» **TO DO**: Everything from the line containing "Cookie-k kiválasztása" to the end of the data must be duplicated word for word, and nothing else may appear.

» **RECORDS SHOWN**:
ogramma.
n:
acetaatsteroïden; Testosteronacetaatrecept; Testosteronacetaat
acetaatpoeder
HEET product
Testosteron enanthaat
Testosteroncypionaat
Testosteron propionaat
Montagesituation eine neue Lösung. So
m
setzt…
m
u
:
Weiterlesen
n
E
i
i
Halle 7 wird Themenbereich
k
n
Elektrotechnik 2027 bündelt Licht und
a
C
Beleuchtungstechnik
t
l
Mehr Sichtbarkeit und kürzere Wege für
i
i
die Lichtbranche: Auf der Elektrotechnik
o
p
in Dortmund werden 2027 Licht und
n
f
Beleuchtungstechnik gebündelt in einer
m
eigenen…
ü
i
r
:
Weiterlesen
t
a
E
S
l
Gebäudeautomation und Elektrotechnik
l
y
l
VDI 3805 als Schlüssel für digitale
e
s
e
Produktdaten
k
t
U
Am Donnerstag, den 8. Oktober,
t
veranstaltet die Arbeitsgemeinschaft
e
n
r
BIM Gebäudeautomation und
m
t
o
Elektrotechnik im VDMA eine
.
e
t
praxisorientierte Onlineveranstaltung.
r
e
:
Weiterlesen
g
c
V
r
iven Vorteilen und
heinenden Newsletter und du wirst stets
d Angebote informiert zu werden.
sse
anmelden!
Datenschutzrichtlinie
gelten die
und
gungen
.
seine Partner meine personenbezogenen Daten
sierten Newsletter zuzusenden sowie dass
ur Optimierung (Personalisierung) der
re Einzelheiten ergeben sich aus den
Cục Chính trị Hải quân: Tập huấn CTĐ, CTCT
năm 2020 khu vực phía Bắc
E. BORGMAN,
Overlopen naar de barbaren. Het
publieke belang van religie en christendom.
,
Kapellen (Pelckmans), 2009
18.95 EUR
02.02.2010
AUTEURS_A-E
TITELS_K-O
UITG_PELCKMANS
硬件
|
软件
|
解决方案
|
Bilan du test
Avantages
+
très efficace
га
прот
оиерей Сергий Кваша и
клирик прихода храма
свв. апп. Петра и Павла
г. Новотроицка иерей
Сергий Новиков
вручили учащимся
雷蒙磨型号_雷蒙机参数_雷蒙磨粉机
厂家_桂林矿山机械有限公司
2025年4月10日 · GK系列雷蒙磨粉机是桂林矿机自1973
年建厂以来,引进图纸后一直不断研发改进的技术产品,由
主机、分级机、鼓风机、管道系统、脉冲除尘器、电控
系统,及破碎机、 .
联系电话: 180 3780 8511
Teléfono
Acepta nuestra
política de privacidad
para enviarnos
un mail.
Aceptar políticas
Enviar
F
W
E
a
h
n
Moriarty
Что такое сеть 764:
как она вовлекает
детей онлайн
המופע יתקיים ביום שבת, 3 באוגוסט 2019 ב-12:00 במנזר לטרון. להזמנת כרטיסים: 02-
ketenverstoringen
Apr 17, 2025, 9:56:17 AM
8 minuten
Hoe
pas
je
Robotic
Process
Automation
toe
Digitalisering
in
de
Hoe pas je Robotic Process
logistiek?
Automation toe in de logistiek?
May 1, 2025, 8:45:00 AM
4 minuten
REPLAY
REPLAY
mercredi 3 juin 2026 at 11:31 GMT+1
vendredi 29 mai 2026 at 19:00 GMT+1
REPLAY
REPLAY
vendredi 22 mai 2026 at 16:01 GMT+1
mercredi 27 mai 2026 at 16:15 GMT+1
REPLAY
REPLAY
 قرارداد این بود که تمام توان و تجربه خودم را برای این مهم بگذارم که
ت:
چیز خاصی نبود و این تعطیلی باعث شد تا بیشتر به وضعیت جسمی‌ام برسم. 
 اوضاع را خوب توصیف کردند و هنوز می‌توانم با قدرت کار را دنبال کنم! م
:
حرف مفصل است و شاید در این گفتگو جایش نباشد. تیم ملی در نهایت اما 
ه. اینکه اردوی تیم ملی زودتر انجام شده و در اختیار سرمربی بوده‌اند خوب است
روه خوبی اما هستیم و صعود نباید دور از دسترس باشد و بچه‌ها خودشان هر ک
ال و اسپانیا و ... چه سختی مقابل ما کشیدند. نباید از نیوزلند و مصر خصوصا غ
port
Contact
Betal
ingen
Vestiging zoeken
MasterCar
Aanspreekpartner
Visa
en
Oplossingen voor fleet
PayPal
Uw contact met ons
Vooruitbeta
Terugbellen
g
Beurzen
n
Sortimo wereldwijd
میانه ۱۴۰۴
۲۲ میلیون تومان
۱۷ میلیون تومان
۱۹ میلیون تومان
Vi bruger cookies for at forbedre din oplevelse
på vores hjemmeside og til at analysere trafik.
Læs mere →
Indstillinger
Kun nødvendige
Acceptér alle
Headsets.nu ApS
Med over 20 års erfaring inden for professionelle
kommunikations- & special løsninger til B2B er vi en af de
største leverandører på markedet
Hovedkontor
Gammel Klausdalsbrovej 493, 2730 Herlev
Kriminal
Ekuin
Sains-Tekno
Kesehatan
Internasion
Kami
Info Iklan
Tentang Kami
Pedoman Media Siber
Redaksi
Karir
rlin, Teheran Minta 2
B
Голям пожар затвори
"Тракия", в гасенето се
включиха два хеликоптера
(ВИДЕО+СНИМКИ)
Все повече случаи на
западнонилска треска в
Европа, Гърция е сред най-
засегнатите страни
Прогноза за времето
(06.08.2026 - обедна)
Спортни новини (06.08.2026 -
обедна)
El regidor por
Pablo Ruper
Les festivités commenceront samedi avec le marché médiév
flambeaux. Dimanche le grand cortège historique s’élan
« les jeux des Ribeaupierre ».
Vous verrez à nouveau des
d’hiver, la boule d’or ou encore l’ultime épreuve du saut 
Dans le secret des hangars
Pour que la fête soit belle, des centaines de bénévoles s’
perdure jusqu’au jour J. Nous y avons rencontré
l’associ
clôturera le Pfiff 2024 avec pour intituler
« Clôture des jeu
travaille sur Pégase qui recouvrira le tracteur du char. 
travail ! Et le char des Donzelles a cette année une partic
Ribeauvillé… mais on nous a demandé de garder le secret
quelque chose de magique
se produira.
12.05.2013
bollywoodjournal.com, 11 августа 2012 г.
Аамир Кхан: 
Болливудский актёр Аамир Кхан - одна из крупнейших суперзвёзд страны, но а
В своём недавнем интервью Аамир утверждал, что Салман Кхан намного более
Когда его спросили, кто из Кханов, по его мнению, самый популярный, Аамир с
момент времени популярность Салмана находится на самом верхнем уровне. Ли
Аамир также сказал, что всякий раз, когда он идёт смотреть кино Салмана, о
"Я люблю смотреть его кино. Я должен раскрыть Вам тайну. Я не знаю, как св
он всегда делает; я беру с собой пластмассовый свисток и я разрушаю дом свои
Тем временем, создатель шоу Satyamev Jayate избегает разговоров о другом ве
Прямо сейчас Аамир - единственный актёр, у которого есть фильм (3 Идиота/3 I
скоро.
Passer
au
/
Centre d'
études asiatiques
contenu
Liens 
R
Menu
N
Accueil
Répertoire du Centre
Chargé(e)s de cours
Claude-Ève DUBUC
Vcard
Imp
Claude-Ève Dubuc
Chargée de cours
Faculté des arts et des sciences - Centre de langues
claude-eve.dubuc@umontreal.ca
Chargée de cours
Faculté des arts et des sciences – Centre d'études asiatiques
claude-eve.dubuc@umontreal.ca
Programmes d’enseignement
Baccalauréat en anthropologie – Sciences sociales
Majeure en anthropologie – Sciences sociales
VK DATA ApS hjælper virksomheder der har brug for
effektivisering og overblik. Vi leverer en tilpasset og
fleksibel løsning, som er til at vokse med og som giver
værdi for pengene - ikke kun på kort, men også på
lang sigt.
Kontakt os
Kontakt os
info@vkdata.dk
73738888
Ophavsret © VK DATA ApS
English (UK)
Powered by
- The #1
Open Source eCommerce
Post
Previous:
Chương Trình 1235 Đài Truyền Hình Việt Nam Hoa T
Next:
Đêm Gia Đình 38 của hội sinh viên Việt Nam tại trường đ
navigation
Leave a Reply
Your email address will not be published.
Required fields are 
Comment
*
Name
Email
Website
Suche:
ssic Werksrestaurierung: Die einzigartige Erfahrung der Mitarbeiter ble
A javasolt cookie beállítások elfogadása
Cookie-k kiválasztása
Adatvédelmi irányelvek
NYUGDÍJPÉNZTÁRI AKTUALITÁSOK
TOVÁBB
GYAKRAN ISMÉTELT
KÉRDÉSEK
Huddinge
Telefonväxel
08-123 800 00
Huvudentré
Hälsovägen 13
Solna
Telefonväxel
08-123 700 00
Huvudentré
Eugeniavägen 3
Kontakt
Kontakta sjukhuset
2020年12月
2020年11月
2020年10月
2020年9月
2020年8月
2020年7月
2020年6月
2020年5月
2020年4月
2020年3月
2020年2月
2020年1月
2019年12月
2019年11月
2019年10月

» **ANSWER TO THE EXERCISE**:
Cookie-k kiválasztása
Adatvédelmi irányelvek
NYUGDÍJPÉNZTÁRI AKTUALITÁSOK
TOVÁBB
GYAKRAN ISMÉTELT
KÉRDÉSEK
Huddinge
Telefonväxel
08-123 800 00
Huvudentré
Hälsovägen 13
Solna
Telefonväxel
08-123 700 00
Huvudentré
Eugeniavägen 3
Kontakt
Kontakta sjukhuset
2020年12月
2020年11月
2020年10月
2020年9月
2020年8月
2020年7月
2020年6月
2020年5月
2020年4月
2020年3月
2020年2月
2020年1月
2019年12月
2019年11月
2019年10月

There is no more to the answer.